In Q4, monthly NIW volume was up 92% compared with the fourth quarter of 2015. Single Premium NIW was down 21% versus the prior quarter and down 47% from the prior year. This is consistent with our objective of shifting our NIW and insurance-in-force mix to mirror the long-term industry average.
And the primary insurance-in-force at year-end was 60% monthly, a significant increase over the 47% mix of monthly we had as of the end of 2015. In terms of purchase refinance mix, in the fourth quarter, purchase represented 72% of NIW with refinance 28%. This compares with a 75/25 mix in the third quarter.
As Brad mentioned, Q4 NIW was little affected by the increase in interest rates in November, but we are now seeing refinance mix come down in our commitments. Total policies-in-force as of the end of the quarter increased to 135,000, up 13% from 119,000 in the prior quarter.
Weighted average of FICO of primary risk-in-force as of the end of Q4 was 753, roughly flat with the prior quarter. Overall persistency in the primary book was 81% also roughly flat with 82% in Q3. Investment income in the fourth quarter was $3.6 million, up from $3.5 million in the prior quarter.
And total revenues in the fourth quarter were 36.6 million, up 3% from 35.5 million in the prior quarter. Underwriting and operating expenses in the fourth quarter were 23.3 million, including share-based compensation expense of $1.8 million.
This compares with underwriting and operating expenses of 24 million, including 1.8 million of share-based compensation in the prior quarter. For the year, gross expenses of 95 million before the impact of the ceding commission came in slightly better than our guidance of 96 million.
Net of the ceding commission, expenses of 93 million were at the low end of the guidance range we provided last quarter. We had 179 notices of delinquency in the primary book as of the end of the fourth quarter, up from 115 at the end of the prior quarter. We recorded $800,000 for claims expense and there were three paid claims in the quarter.
Our fourth quarter loss ratio defined as claims expense divided by premiums earned was 2%. As mentioned last quarter, we expect our loss ratios over the next several years to be in the low to mid-single digits. Now moving to the bottom line.

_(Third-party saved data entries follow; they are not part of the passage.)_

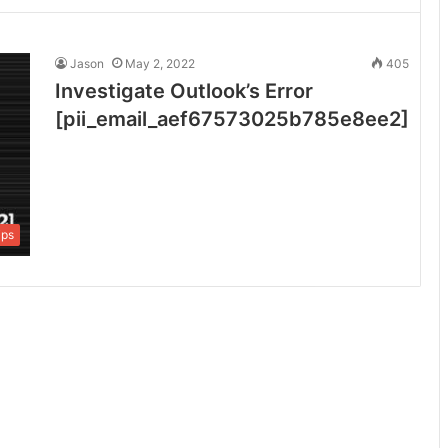
Jason
May 2, 2022
405
Investigate Outlook’s Error
[pii_email_aef67573025b785e8ee2]
ips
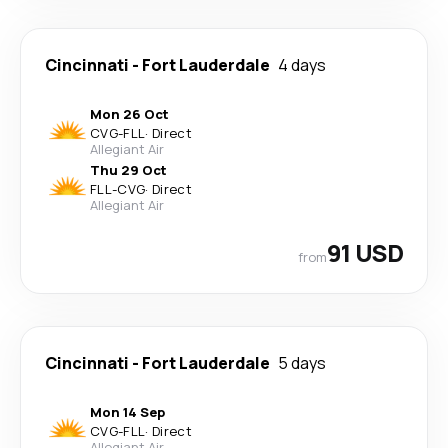
Cincinnati
-
Fort Lauderdale
4 days
Mon 26 Oct
CVG
-
FLL
·
Direct
Allegiant Air
Thu 29 Oct
FLL
-
CVG
·
Direct
Allegiant Air
91 USD
from
Cincinnati
-
Fort Lauderdale
5 days
Mon 14 Sep
CVG
-
FLL
·
Direct
Allegiant Air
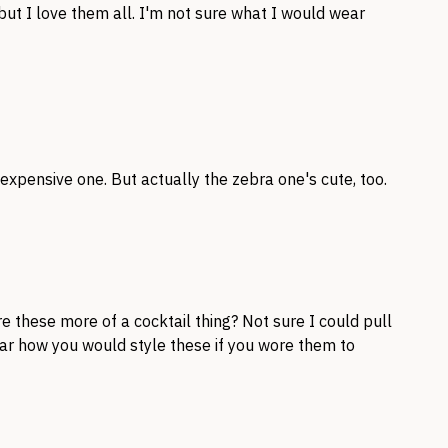
 but I love them all. I'm not sure what I would wear
t expensive one. But actually the zebra one's cute, too.
e these more of a cocktail thing? Not sure I could pull
ear how you would style these if you wore them to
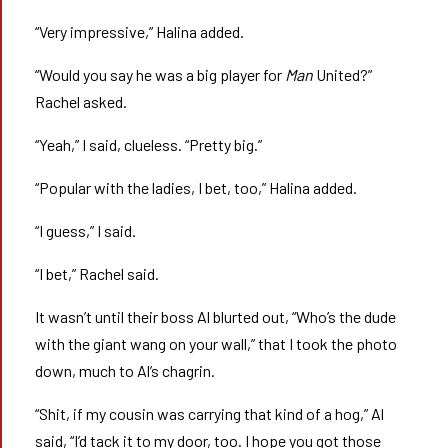
“Very impressive,” Halina added.
“Would you say he was a big player for
Man
United?”
Rachel asked.
“Yeah,” I said, clueless. “Pretty big.”
“Popular with the ladies, I bet, too,” Halina added.
“I guess,” I said.
“I bet,” Rachel said.
It wasn’t until their boss Al blurted out, “Who’s the dude
with the giant wang on your wall,” that I took the photo
down, much to Al’s chagrin.
“Shit, if my cousin was carrying that kind of a hog,” Al
said, “I’d tack it to my door, too. I hope you got those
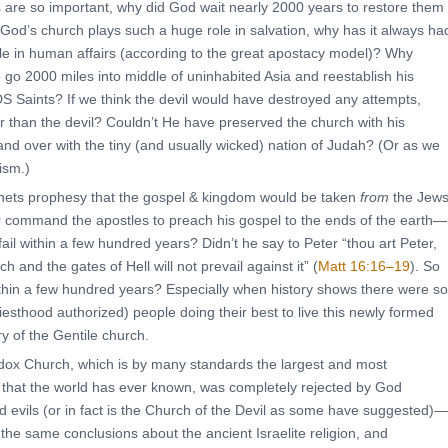
 are so important, why did God wait nearly 2000 years to restore them
 God’s church plays such a huge role in salvation, why has it always ha
ole in human affairs (according to the great apostacy model)? Why
 go 2000 miles into middle of uninhabited Asia and reestablish his
DS Saints? If we think the devil would have destroyed any attempts,
 than the devil? Couldn’t He have preserved the church with his
nd over with the tiny (and usually wicked) nation of Judah? (Or as we
ism.)
ets prophesy that the gospel & kingdom would be taken
from
the Jew
r command the apostles to preach his gospel to the ends of the earth—
fail within a few hundred years? Didn’t he say to Peter “thou art Peter,
ch and the gates of Hell will not prevail against it” (
Matt 16:16–19
). So
within a few hundred years? Especially when history shows there were so
esthood authorized) people doing their best to live this newly formed
ry of the Gentile church.
odox Church, which is by many standards the largest and most
urch that the world has ever known, was completely rejected by God
 evils (or in fact is the Church of the Devil as some have suggested)—
w the same conclusions about the ancient Israelite religion, and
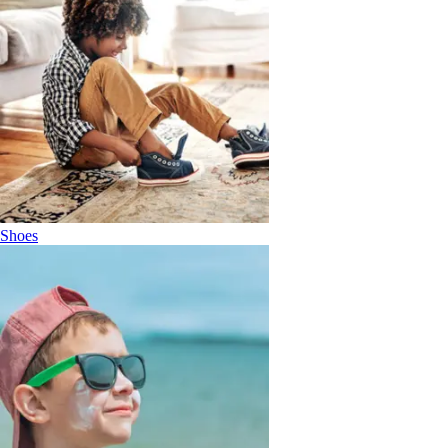
Shoes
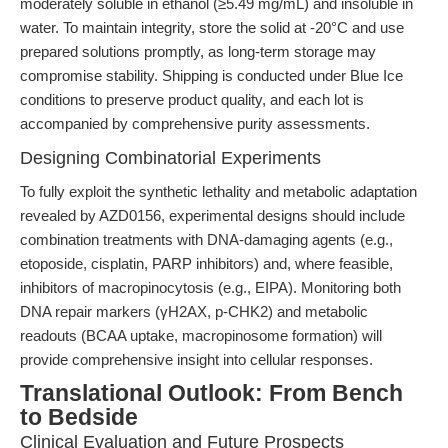
moderately soluble in ethanol (≥5.49 mg/mL) and insoluble in
water. To maintain integrity, store the solid at -20°C and use
prepared solutions promptly, as long-term storage may
compromise stability. Shipping is conducted under Blue Ice
conditions to preserve product quality, and each lot is
accompanied by comprehensive purity assessments.
Designing Combinatorial Experiments
To fully exploit the synthetic lethality and metabolic adaptation
revealed by AZD0156, experimental designs should include
combination treatments with DNA-damaging agents (e.g.,
etoposide, cisplatin, PARP inhibitors) and, where feasible,
inhibitors of macropinocytosis (e.g., EIPA). Monitoring both
DNA repair markers (γH2AX, p-CHK2) and metabolic
readouts (BCAA uptake, macropinosome formation) will
provide comprehensive insight into cellular responses.
Translational Outlook: From Bench
to Bedside
Clinical Evaluation and Future Prospects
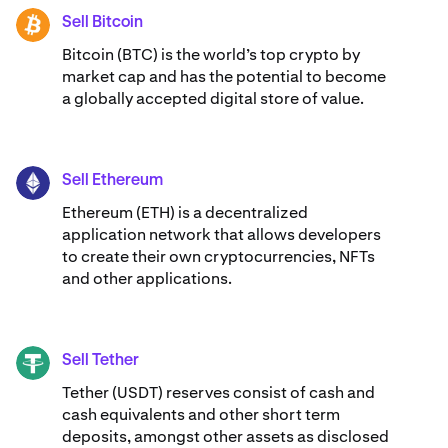
Sell Bitcoin
BTC
Bitcoin (BTC) is the world’s top crypto by
market cap and has the potential to become
a globally accepted digital store of value.
Sell Ethereum
ETH
Ethereum (ETH) is a decentralized
application network that allows developers
to create their own cryptocurrencies, NFTs
and other applications.
Sell Tether
USDT
Tether (USDT) reserves consist of cash and
cash equivalents and other short term
deposits, amongst other assets as disclosed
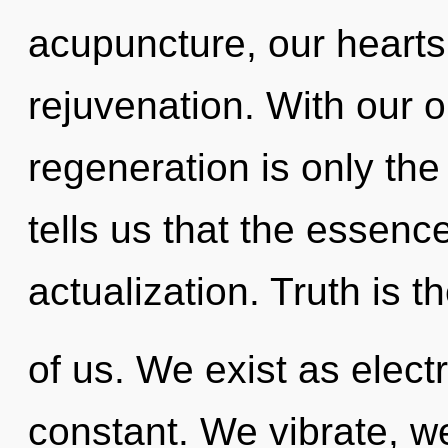
acupuncture, our hearts
rejuvenation. With our o
regeneration is only th
tells us that the essence
actualization. Truth is t
of us. We exist as elect
constant. We vibrate, we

Net income for the fourth quarter was $61.6 million or $1.01 per diluted share.
This includes a $54.5 million tax benefit, resulting from the reversal of the valuation allowance on our deferred tax asset or DTA. We expect to provide for taxes at an annual rate of 35%. However, we will be paying only minimal cash income tax for the next couple of years.
In the fourth quarter, we saw a full quarter’s impact of reinsurance, which reduced pretax income by $2.2 million. Results for the quarter also include a pretax non-cash charge of $1.7 million related to the change in the fair value of our warrant liability, resulting from the increase in our stock price.
At quarter end, cash and investments were $677 million, down from $686 million in the prior quarter. The decline primarily relates to unrealized losses on the portfolio due to the November spike in interest rates and offset by cash generated from operations. As of quarter end, we had 74 million of cash and investments in the holding company.
And in 2016, we generated $71.9 million of cash from operations, which compares with 41.5 million in 2015. Book equity as of the end of the fourth quarter was 477 million, equal to $8.07 per share, which compares with 430 million or $7.28 per share at the end of the third quarter.
The large increase in book value relates primarily to the reversal of the DTA. As of quarter end, total available assets under PMIERs were $454 million, which compares with risk based required assets of 367 million.
And with regard to consolidated capital planning, earlier this month, we amended our term loan at the holding company, which reduced the interest rate by 75 basis points from LIBOR plus 750 to LIBOR plus 675. We also extended the maturity of the loan by one year to November of 2019.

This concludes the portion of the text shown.